**WHAT THE TASK REQUIRES:** Lines from the material below that hold the string "More" are what is needed; copy each of them.
----
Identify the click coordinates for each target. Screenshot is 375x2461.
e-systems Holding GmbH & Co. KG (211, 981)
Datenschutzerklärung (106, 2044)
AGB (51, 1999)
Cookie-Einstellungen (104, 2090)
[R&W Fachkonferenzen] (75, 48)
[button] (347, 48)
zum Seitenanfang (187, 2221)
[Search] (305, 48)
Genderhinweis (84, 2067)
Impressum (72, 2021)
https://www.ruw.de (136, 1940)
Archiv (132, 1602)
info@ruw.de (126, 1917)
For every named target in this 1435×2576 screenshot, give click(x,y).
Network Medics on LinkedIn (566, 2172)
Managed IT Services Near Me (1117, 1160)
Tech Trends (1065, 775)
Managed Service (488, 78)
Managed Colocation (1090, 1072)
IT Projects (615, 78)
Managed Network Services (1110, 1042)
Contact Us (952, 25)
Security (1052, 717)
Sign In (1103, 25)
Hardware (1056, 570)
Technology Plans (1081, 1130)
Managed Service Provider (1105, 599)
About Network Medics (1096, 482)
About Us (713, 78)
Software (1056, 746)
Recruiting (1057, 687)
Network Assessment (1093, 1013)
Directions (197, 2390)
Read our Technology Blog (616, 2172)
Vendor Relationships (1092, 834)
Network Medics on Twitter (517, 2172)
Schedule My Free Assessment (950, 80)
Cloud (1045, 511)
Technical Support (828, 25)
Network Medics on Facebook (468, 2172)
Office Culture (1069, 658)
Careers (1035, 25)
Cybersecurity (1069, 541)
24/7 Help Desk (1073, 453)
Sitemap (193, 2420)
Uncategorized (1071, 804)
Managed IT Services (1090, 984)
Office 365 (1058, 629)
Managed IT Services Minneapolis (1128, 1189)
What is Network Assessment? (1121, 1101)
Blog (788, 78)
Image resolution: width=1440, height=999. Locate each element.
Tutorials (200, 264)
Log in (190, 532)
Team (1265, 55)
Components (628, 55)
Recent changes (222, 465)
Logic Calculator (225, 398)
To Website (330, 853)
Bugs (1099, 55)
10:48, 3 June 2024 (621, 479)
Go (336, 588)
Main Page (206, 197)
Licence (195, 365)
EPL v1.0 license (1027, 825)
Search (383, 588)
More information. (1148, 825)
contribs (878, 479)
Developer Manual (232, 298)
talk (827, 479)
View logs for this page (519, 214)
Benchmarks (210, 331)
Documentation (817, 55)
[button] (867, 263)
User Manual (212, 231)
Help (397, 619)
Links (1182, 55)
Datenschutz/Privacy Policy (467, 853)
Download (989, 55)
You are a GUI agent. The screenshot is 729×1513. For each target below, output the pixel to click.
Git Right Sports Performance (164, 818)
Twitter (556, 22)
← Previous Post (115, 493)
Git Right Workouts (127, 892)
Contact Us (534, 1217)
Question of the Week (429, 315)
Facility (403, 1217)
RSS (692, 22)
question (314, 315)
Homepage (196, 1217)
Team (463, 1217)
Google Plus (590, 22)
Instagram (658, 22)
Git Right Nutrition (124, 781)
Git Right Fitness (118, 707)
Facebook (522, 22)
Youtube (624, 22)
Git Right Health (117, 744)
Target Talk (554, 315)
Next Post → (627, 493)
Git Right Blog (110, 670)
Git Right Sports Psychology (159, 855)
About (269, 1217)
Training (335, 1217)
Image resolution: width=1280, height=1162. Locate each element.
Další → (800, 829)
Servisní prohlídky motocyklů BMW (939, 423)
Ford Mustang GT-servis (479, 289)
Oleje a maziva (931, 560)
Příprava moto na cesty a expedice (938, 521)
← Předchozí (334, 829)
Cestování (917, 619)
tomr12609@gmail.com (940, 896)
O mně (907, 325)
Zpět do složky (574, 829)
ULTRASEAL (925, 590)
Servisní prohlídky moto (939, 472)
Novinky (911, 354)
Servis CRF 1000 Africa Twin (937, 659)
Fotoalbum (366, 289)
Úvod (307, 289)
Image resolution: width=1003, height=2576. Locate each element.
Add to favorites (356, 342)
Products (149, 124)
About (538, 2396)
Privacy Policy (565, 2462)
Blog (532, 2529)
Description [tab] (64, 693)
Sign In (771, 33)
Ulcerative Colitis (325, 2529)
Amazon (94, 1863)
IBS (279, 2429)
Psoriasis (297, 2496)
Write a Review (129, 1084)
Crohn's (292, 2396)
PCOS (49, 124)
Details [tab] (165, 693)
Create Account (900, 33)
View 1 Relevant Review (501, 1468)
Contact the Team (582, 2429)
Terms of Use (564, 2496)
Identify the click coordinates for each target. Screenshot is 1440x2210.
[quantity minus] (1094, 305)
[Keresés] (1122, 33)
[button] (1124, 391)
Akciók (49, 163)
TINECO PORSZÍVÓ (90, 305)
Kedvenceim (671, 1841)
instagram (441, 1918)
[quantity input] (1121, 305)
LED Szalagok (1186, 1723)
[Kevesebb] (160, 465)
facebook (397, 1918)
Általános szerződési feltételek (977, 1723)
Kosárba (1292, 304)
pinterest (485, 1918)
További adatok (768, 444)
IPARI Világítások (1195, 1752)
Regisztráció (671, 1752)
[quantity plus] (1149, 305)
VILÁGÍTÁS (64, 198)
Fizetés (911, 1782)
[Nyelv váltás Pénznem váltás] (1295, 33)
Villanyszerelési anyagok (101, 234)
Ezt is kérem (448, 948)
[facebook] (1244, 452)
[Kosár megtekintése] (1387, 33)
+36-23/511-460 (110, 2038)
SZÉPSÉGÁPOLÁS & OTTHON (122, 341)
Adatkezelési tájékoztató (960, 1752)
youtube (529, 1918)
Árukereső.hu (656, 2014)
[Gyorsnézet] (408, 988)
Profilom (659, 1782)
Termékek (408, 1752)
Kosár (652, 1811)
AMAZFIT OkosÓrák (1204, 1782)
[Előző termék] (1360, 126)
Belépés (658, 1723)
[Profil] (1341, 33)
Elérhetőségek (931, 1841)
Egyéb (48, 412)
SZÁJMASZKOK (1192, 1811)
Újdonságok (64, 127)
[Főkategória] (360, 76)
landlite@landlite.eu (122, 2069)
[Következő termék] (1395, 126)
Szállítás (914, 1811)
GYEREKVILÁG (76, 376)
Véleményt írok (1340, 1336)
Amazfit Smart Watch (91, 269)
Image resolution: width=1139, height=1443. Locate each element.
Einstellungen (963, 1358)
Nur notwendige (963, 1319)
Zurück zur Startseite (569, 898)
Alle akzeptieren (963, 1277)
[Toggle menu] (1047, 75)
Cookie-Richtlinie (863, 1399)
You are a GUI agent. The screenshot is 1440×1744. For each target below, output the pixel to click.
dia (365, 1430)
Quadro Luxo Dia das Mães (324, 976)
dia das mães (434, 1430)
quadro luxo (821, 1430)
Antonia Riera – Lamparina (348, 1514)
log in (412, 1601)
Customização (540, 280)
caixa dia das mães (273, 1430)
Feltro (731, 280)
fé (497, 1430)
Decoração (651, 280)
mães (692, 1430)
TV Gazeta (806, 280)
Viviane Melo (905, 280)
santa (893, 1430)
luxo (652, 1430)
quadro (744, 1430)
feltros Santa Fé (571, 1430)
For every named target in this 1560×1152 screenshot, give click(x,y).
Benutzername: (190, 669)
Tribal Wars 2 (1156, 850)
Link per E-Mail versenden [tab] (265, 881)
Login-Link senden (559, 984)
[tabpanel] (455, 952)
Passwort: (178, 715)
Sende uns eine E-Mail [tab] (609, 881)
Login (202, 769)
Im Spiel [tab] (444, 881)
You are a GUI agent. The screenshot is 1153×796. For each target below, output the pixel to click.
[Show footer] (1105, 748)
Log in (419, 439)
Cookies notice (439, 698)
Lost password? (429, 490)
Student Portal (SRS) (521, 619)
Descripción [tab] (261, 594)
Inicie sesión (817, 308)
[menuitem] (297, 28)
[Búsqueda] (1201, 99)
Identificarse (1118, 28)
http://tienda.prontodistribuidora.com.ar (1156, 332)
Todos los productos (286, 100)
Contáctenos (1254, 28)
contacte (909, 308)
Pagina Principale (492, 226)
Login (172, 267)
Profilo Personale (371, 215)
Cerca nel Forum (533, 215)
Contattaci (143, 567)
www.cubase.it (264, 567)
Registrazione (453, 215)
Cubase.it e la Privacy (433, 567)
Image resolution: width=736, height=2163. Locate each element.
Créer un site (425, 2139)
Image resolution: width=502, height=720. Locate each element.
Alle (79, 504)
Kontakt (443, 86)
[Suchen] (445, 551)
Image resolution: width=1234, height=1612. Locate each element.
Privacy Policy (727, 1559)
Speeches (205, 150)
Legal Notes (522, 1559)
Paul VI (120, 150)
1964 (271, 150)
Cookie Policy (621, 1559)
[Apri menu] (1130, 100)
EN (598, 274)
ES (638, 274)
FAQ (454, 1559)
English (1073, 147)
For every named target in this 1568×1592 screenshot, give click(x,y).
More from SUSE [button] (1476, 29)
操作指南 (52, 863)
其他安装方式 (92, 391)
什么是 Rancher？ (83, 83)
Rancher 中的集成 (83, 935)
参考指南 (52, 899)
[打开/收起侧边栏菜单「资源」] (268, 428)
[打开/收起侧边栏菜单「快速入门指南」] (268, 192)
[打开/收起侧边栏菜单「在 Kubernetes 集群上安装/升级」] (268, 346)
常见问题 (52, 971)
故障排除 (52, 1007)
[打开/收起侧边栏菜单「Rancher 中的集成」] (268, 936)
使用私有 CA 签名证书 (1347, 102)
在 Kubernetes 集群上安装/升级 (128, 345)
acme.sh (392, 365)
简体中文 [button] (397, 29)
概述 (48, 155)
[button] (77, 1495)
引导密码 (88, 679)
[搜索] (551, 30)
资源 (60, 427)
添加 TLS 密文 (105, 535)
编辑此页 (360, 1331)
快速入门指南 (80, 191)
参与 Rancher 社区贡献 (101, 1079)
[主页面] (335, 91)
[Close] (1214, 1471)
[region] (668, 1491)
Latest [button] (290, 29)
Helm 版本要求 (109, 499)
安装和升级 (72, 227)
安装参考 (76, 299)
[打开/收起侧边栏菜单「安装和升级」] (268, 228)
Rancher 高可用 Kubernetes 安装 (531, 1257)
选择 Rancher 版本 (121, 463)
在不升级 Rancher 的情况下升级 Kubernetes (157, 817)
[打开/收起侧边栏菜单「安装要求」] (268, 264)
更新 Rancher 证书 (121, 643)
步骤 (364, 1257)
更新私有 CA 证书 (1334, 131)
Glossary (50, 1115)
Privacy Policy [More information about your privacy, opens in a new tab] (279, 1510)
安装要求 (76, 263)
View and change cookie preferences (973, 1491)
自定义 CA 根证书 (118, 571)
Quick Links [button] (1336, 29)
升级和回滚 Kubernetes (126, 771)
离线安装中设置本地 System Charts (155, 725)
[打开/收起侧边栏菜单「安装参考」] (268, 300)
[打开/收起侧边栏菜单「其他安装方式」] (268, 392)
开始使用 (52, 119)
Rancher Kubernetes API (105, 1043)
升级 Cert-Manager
----
**SOLVED EXERCISE:**
More information. (1148, 825)
More from SUSE [button] (1476, 29)
Privacy Policy [More information about your privacy, opens in a new tab] (279, 1510)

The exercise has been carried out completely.